Когда я под Новый год подводил итог года прошедшего и сам себе давал задания на год грядущий, то одним из таких заданий было: «Выехать наконец с работы и поселиться наконец в собственном доме». Второе задание касалось друзей, знакомых и вообще близких мне людей. Я решил, что буду уделять им больше времени, что буду навещать их, приглашать к себе, что буду бережнее относиться к ним. Я не хочу в очередной раз услышать во время телефонного разговора: «Если мне хочется узнать, что у тебя, мне достаточно лишь зайти на твой интернет-сайт», или «Если мне захочется увидеть, как ты выглядишь, я всегда могу купить экземпляр „Пани“ в киоске», или еще хуже «Ты еще помнишь, как нас зовут? Ну а как зовут наших детей?» Помню-помню. Их зовут Томек и Юлия…

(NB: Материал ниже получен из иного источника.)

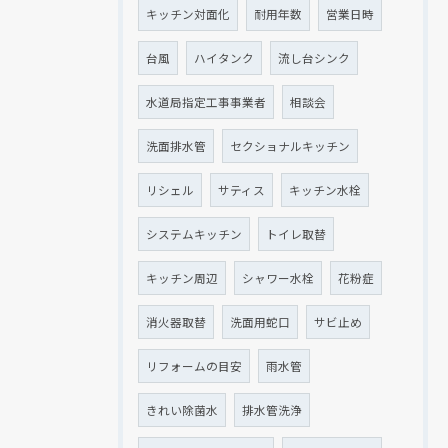
キッチン対面化
耐用年数
営業日時
台風
ハイタンク
流し台シンク
水道局指定工事事業者
相談会
洗面排水管
セクショナルキッチン
リシェル
サティス
キッチン水栓
システムキッチン
トイレ取替
キッチン周辺
シャワー水栓
花粉症
消火器取替
洗面用蛇口
サビ止め
リフォームの目安
雨水管
きれい除菌水
排水管洗浄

Юлии пятнадцать лет и родилась она в Нюрнберге. Туда из Ополе в 1987 году выехали ее родители. Несколько лет спустя они переехали в Мюнхен. С отцом Юлии я учился на экономическом факультете в Торуни, мать — медсестра, в которую без памяти влюбился отец Юлии и за которой из Торуни поехал в Ополе. Это она спрашивала меня об именах их детей. А поскольку во мне еще свежа память моих новогодних клятв, я поехал в Мюнхен (если бы мне пришлось выстроить рейтинг больших немецких городов в соответствии с красотой, то Мюнхен оказался бы на втором месте, сразу за Гамбургом).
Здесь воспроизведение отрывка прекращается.